En realidad, yo no me sentía culpable de nada. Ni siquiera había dudado en contárselo o no a Coral, entre otras cosas porque casi había dado por sentado que no regresaría. Sentí una terrible alegría interior al comprender que el descubrimiento de la pluma entre mis sábanas era la causa de aquel velo de pesadumbre que transformaba su mirada, que la volvía gélida. Al menos, una vez salvado aquel incómodo imprevisto, podía existir alguna esperanza. Asentí a su pregunta sin poder evitar una sonrisa de alivio y carraspeé, aclarándome la garganta. Se trataba tan sólo de explicarle lo ocurrido de la forma más clara posible y con las palabras más inocuas.

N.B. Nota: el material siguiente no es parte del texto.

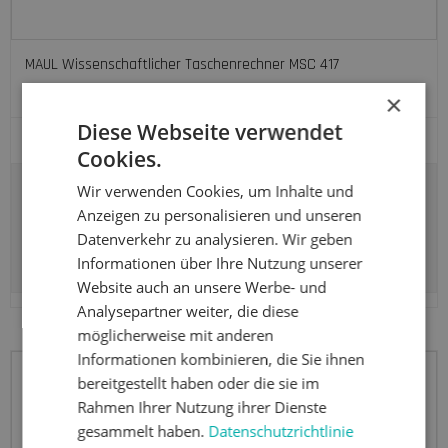
MAUL Wissenschaftlicher Taschenrechner MSC 417
57020
×
Diese Webseite verwendet
Cookies.
Wir verwenden Cookies, um Inhalte und
31.78 EUR
Anzeigen zu personalisieren und unseren
Datenverkehr zu analysieren. Wir geben
Produkt anzeigen
Informationen über Ihre Nutzung unserer
Website auch an unsere Werbe- und
Analysepartner weiter, die diese
möglicherweise mit anderen
Informationen kombinieren, die Sie ihnen
bereitgestellt haben oder die sie im
Rahmen Ihrer Nutzung ihrer Dienste
gesammelt haben.
Datenschutzrichtlinie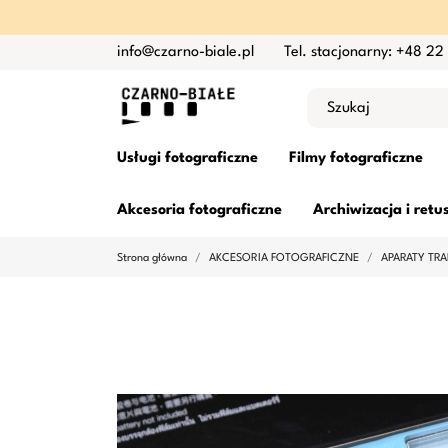
info@czarno-biale.pl
Tel. stacjonarny: +48 22
Usługi fotograficzne
Filmy fotograficzne
Akcesoria fotograficzne
Archiwizacja i retu
Strona główna
AKCESORIA FOTOGRAFICZNE
APARATY TR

– Bueno; es un poco complicado… -empecé-. Verás, he conocido a un ángel. Bueno, un serafín, para ser exactos. Se produjo un cruce de líneas, ¿sabes? -Decidí pasar por alto mi pasatiempo telefónico-. Ella tenía un teléfono como de adorno, que nunca había usado y… -Vacilé. Aquello resultaba más complicado de lo que suponía. Coral me miraba con fijeza, sin molestarse en asentir, los labios apretados, con una atención tan esmerada que se antojaba grotesca-. Bueno, ella quería bajar a conocernos y me pidió que la ayudara. Tuve que hacer un poco el imbécil en la azotea, si me hubieses visto… -Solté una risita y meneé la cabeza. La expresión de Coral no varió un ápice-. En fin, le enseñé la ciudad, pero no le bastaba con nuestras obras, ¿entiendes? Quería sabernos por dentro. El alma, quería ver nuestra alma. Así que… -me mordí los labios y abrí las manos, intentando parecer consternado- tuve que hacerle el amor.